* The problem
Working through the lines below, return each one that holds "heeft".

-- Available records follows --

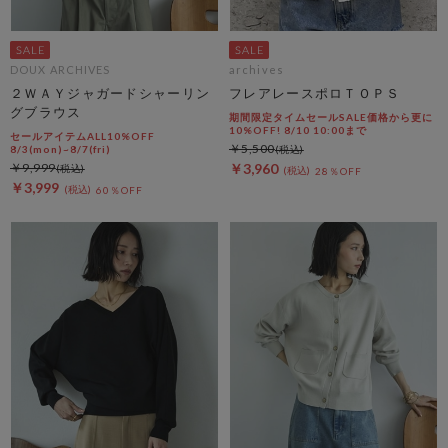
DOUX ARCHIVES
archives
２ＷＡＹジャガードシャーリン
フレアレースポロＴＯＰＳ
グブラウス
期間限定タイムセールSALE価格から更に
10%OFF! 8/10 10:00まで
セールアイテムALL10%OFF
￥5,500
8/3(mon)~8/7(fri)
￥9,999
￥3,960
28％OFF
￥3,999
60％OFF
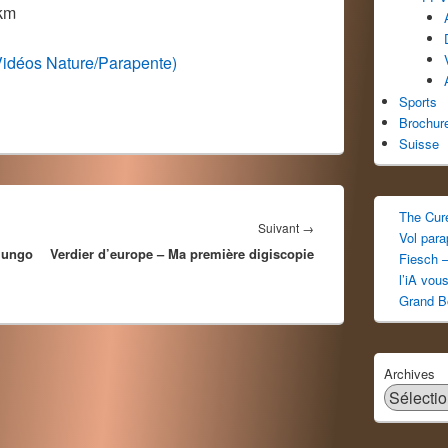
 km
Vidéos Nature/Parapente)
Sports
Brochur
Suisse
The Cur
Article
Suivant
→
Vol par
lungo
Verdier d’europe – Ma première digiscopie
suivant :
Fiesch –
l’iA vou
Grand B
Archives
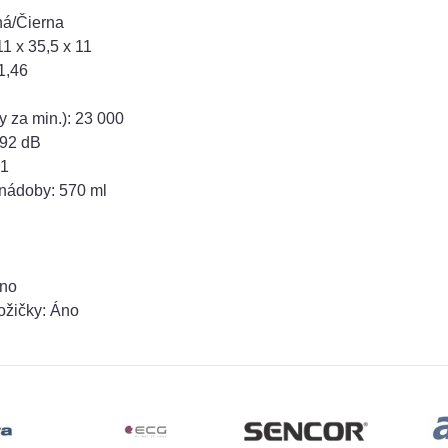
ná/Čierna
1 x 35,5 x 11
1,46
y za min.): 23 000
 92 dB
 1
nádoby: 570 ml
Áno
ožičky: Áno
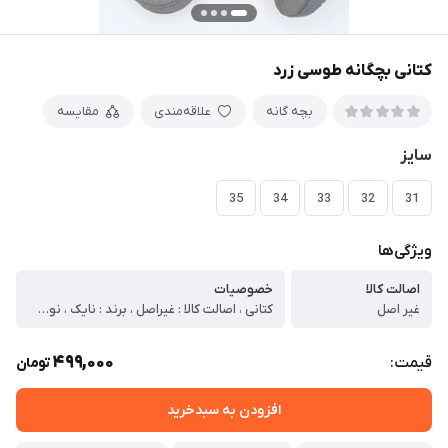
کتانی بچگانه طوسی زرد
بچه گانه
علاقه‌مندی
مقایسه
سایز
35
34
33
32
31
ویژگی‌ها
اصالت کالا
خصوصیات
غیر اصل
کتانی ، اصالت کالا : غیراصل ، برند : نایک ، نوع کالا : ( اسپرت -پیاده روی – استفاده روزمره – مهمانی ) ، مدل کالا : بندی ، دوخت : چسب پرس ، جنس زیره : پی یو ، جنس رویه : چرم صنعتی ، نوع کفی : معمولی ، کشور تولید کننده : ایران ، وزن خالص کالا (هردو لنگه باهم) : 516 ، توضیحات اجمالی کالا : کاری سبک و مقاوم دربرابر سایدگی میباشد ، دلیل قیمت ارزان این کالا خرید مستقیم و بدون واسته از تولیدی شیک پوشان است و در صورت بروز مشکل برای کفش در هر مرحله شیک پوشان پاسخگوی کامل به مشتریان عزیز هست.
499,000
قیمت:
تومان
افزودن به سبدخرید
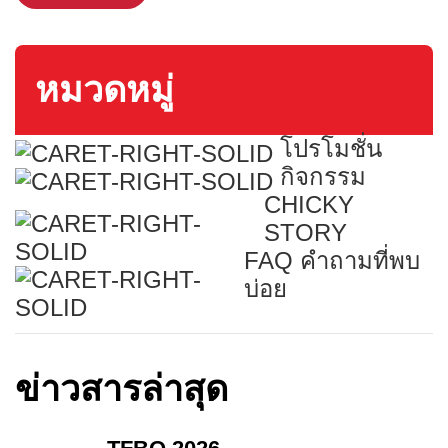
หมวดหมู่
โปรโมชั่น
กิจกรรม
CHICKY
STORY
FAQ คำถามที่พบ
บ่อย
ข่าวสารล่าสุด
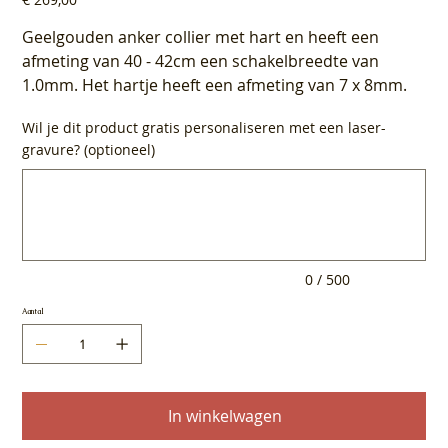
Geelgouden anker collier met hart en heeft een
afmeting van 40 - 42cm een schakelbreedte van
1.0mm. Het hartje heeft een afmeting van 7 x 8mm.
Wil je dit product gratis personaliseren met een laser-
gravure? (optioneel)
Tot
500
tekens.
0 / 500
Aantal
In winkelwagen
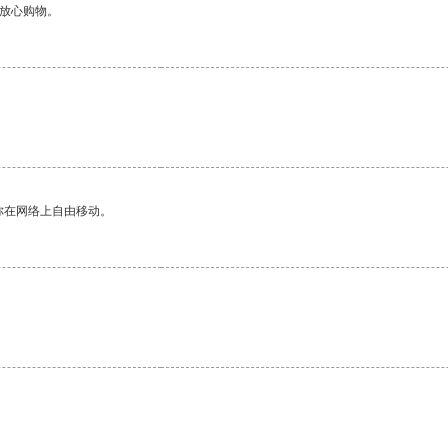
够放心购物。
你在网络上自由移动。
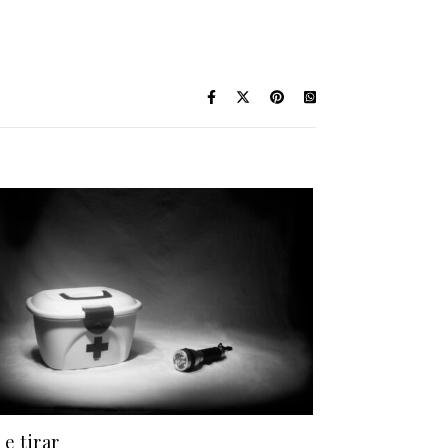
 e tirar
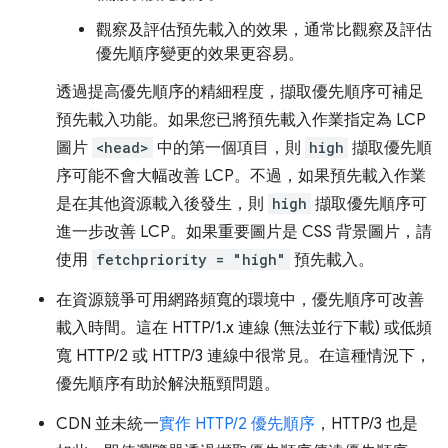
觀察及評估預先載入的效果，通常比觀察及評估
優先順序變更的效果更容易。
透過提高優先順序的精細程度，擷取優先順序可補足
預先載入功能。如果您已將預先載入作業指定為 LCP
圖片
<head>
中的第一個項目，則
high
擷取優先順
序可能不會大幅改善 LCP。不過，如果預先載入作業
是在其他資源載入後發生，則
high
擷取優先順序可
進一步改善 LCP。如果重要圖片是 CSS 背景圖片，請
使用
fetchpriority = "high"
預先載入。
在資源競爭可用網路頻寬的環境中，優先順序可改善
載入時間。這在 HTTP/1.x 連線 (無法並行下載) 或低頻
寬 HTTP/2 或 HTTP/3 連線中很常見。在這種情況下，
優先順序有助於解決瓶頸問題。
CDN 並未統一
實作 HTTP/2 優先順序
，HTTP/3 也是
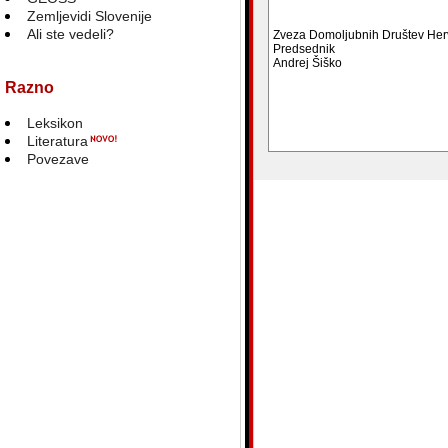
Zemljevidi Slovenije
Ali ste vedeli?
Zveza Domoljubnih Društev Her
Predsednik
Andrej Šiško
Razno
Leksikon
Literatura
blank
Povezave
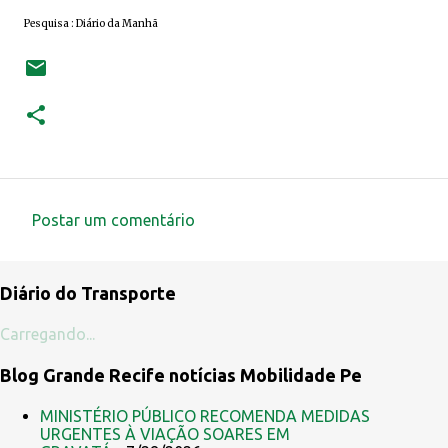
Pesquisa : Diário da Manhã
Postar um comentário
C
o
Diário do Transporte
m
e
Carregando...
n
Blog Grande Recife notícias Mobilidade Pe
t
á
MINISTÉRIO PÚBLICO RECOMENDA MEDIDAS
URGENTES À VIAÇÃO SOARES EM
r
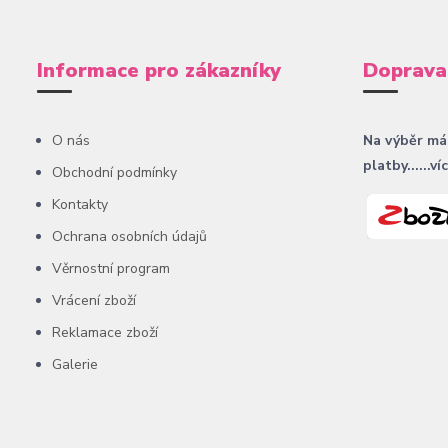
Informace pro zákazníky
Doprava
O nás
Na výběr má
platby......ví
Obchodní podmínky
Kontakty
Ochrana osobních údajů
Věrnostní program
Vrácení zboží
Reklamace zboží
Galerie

-- Available records concluded --

* Output of the task
Geelgouden anker collier met hart en heeft een
1.0mm. Het hartje heeft een afmeting van 7 x 8mm.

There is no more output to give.